By Sonja Shacknofsky-Setting
My father, Joseph Setting, was born in Keidan in 1910. He arrived in Cape Town on Christmas morning, 1927, then went on to Johannesburg, where he found work with relatives. My grandparents likely sent him to South Africa to get away from the Lithuanians, who were being quite nasty to Jews, especially in the army.
Kitty Barnett, my mother, was born in London. Joseph met her in Johannesburg and they married a year later. Their first child, Sylvia (Batsheva), was born in 1940. I, Sonja, arrived in 1944.
I still remember hearing my father’s stories about Keidan as a little girl. How beautiful it was, how he used to swim in the Neviazhe (Nevėžis) river and walk in the forest, with its intoxicating aroma. How he would take his mother’s cholent up the road to the baker’s shop, where they would put it in the oven over Friday night for a fee, so it would be ready for Shabbat dinner on Saturday.

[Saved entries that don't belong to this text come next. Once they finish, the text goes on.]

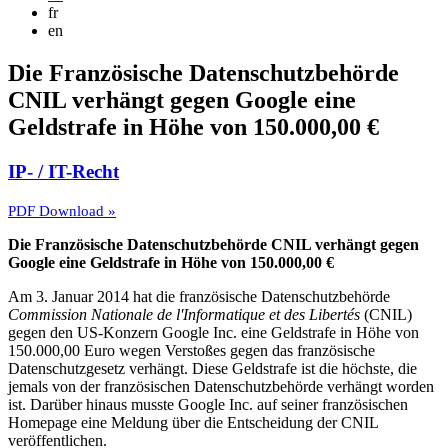
fr
en
Die Französische Datenschutzbehörde
CNIL verhängt gegen Google eine
Geldstrafe in Höhe von 150.000,00 €
IP- / IT-Recht
PDF Download »
Die Französische Datenschutzbehörde CNIL verhängt gegen
Google eine Geldstrafe in Höhe von 150.000,00 €
Am 3. Januar 2014 hat die französische Datenschutzbehörde
Commission Nationale de l'Informatique et des Libertés
(CNIL)
gegen den US-Konzern Google Inc. eine Geldstrafe in Höhe von
150.000,00 Euro wegen Verstoßes gegen das französische
Datenschutzgesetz verhängt. Diese Geldstrafe ist die höchste, die
jemals von der französischen Datenschutzbehörde verhängt worden
ist. Darüber hinaus musste Google Inc. auf seiner französischen
Homepage eine Meldung über die Entscheidung der CNIL
veröffentlichen.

My grandfather, Itzhak Setting, ran a flourmill next to his house. If I remember correctly, they lived in Smilger Gas (Smilga St.). My grandmother, Leah Setting, was born in Ponevezh (Panevėžis). I gather that she was a quiet woman. Their eldest child was Hinda, then came my father Joseph, daughter Masha, son Hertzl, another son called Leib and the youngest daughter Chava. Masha married Yeshayahu Eides; they had 3 children – Miriam, Yehezkel and Pesia. Hinda and Leib died before the war, as did Masha’s oldest daughter Miriam.
My father’s brother Hertzl was sent to Israel a few years after my father came to South Africa. He was one of the pioneers who started kibbutz Ramat Hashofet. He and his wife Pesia had two sons, Amatzia and Yirmiyahu, and a daughter Tamar. In those times it was common for people to adopt Hebrew-sounding family names, especially when they had to go abroad on public missions. For this reason Hertzl changed his family name to Tal.
Hertzl and my father were the only family members to leave Lithuania before World War II. The rest – both grandparents Itzhak and Leah, my aunt Masha with her two children and my aunt Chava – were killed in Keidan on August 28, 1941. Masha’s husband Yeshayahu was killed earlier, on July 23.
I particularly remember one story my father told us. When he was little the Russian authorities, thinking that every Jew was a potential spy, ordered all Jews to leave Lithuania. My bobe Leah had to take all her children on a train deep into Russia. At some stations, Jewish residents would take the refugees into their homes. At one station Leah’s family was told to leave the train, but she had so many children, nobody wanted to take them. Eventually the Rabbi of the town took them to his home.
My zeyde had stayed behind to save the goods from a shop he had just started. He called it the “one-kopek shop.” He hid the stock in the cellar of his mother’s house. Little Joseph was in a terrible panic — when would he ever see his father again? – but my bobe told him not to worry. One afternoon Joseph awoke from a nap to see his father Itzhak sitting on the bed. He thought he was dreaming. When Itzhak put his arms around him my father asked, ”Papa, how did you find us?” He replied, “If you want to find somebody, you will.” My father was ecstatic. It turned out that each station kept records of refugees who had come off the train.
When my family eventually was allowed to return home, the goods my grandfather had hidden in his mother’s house had all been stolen.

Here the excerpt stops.